Tau Global Research is Unique and Powerful

Tau Global Research is Unique and Powerful

Tau Global Research (TGR), Inc. was founded in 2011 in Metro Manila, Philippines to develop research that that captures the relative economic dynamism of nations, particularly in the developing world. The key fruit of this labor is The Tau Index, a ranking of the nations of the world in terms of the relative use of technology and its effect on societies and national economies.

The company founder, Roger Strukhoff, returned to the US as his primary residence in 2014. He has extended the work to encompass national efforts to build Digital Economies.

Tau Global Reports

Between 2011 and 2022, the research manifested itself in a series of private reports and consulting to government agencies and NGOs in several nations. From 2023 to the present, the research's primary outlet has been a series of reports created for the International Data Center Authority (IDCA).

A key IDCA report is called the EESG Digital Readiness Index of Nations, developed jointly by Roger Strukhoff and Bruce Taylor. This index measures national progress in four broad areas: Economy, Environment, Social, and Governance. The reports lends significant weight to the percentage of sustainable and renewable energy each nation consumes, as well as to CO2 and related emissions levels.

Unique, Powerful Approach

There are three key factors in TGR's process:

  • First off, TGR's relative approach to all research activities differs sharply from traditional research that invariably strongly favors developed nations. Th TGR approach, by contrast, adjusts income and other factors to illustrate how well each nation is doing relative to its resources.
  • Secondly, TGR measures the effect of each factor on all other factors, creating an enhanced, magnified “three-body problem” that reflects the real world. This is in contrast to the traditional approach of simply assigning arbitrary percentages to each factor.
  • Thirdly, The process also measures progress against an optimal, benchmarked country named “Perfectland.”

This unique, powerful approach enables dynamic yet still relatively poor nations such as Chile, Georgia, Rwanda, Uruguay, and Vietnam to be featured among the Top 25 nations, thus joining the usual assortment of highly developed nations (e.g. Scandinavian and Baltic nations, the Netherlands, Switzerland, New Zealand).

Unique Results

TGR has created several other indexes, measures, and unique metrics from its extensive database of hundreds of factors, formulated across regions, income tiers, and dozens of other parameters.

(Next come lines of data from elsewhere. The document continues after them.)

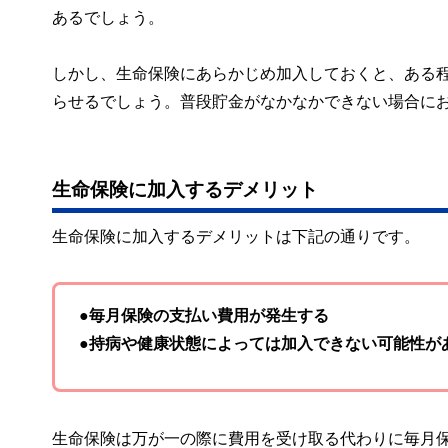
あるでしょう。
しかし、生命保険にあらかじめ加入しておくと、ある
らせるでしょう。普段貯金がなかなかできない場合に
生命保険に加入するデメリット
生命保険に加入するデメリットは下記の通りです。
●毎月保険の支払い費用が発生する
●持病や健康状態によっては加入できない可能性が
生命保険は万が一の際に費用を受け取る代わりに毎月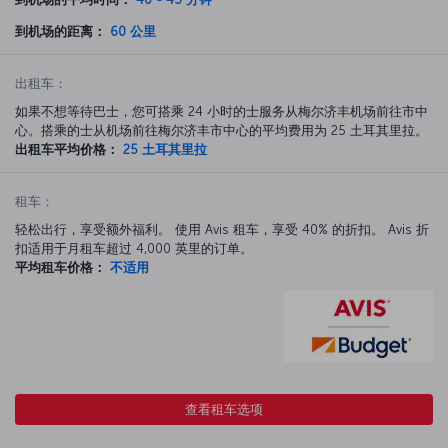
到机场的距离：
60 公里
出租车：
如果不想等待巴士，您可搭乘 24 小时的士服务从梅尔济丰机场前往市中
心。搭乘的士从机场前往梅尔济丰市中心的平均费用为 25 土耳其里拉。
出租车平均价格：
25 土耳其里拉
租车：
轻松出行，享受额外福利。 使用 Avis 租车，享受 40% 的折扣。 Avis 折
扣适用于月租车超过 4,000 英里的订单。
平均租车价格：
不适用
查看租车选项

A few, selected examples illustrate this point:

  • The Tau Index and EESG Digital Readiness Index are the only reports, as far as we know, with findings that do not correlate rigidly with the wealth of individual nations.
  • Nations are ranked overall, regionally, and also within five income tiers (Developed Economies, Edge Nations, Emerging Economies, Frontier Markets, Least-Developed Countries).
  • A tech-only index shows the economic torque tech is putting on a society, regardless of socioeconomic factors that may enhance or impede it.
  • A “Goldilocks” Index shows which nations are developing too fast, which are too slow, and which are “just right.”
  • A key metric that we believe is unique shows each nation's economic efficiency in emissions: it is measured by millions of USD of nominal GDP per tons of CO2 emissions. This approach, for example, shows a US inefficiency compared to the EU, but also gross inefficiencies of China and India when compared to the US.
  • Another unique metric compares a nation's S&P bond rating with its EESG score. This enables insight into how overrated or underrated a nation's might be, and thus identifies “diamond in the rough” development and investment opportunities.
  • Several correlations of specific measures of digital infrastructure (e.g., data centers, networking, mobile subscriptions, Internet access and bandwidth, submarine cable connectivity) illustrate wide disparities in some technologies and narrower disparities in others, and correlate this data to socioeconomic progress.